五井先生の著書『聖なる世界へ』(1976年初版)の中に
「愛について」という題でお書きになった小論があります。

その抜粋を数回に分けてご紹介しています。

今日は、その2回目「牢獄からの脱出」です。

 

※本文中の太字・色文字はAKIによるものです。

 

 

 

 

 「牢獄からの脱出」

 

 

 

これを私流に易しくいいますと、人間は本来、神の分生命(わけいのち)であり、霊そのものであって、肉体人間が真実の人間ではない。神の分生命の働きが、今仮りに肉体人間という、三次元的現れをしているのであって、それは単なる現れにすぎないので、その現れの形の世界にのみ把われていては、神の分生命の本来の働きが出来なくなる。だから常に、祈り心をもって、生命の本源である神の世界に自己の想念行為を置くようにしなければ、肉体世界という狭い、低い次元の世界に把われてしまって、神の分生命である本来性を忘れてしまい、ついには神のみ心の軌道を外れて、滅亡してしまうのである、ということなのであります。


しかし、なかなか肉体人間観を脱却することがむずかしいのです。仏教でいくら空(くう)になれと説いても、老子の無為の道を説かれても、それはいつも肉体人間の意識として聴いているのでありまして、肉体意識を超えた霊性の意識を、この現象面に発現させるような聴き方をしないのであります。

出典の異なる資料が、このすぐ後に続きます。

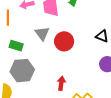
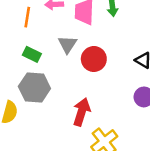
red arrow: (61, 83) -> (82, 112), size x1.5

人はみな一つの根源から生まれ、すべて兄弟姉妹である、という神の世界、霊性の世界の真理が、肉体人間観のままでいては、いつまでもわかってこないのです。そこで、自己の身近な者か、自己になんらかの利益をもたらす者しか愛せないようになり、そうした執着にふり廻されて一生を終わってしまうのであります。

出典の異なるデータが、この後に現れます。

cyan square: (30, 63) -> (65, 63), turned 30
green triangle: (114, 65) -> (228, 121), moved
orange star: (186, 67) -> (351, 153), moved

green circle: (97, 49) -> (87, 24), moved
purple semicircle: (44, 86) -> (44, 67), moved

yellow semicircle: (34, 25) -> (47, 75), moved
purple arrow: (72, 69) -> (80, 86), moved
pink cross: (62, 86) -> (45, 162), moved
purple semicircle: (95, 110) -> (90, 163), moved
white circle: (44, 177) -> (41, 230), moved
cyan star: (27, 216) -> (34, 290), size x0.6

肉体人間のみが人間である、という迷信を捨て去らねば、人類の進化はここで止まってしまって、地球人類は滅亡するより仕方がないのです。その土壇場に現在の地球人類の運命は来ているのです。しかし、こうして眼に見え、手に触れる人間というものは、肉体の形をした人間でありまして、心というものは、その肉体の内部器官から生まれてきている、というように一般では考えられておりますので、どうしても肉体が人間だという意識を捨てきるのが大変なのです。


それは科学者であるアインシュタイン博士もいうように、時間と空間の枠にとじこめられている意識想念の幻想なのであります。釈尊はこれを転倒夢想している、と説いているのであります。といわれましても、やはり肉体人間が自分だという想いが消えることは、容易なことではありません。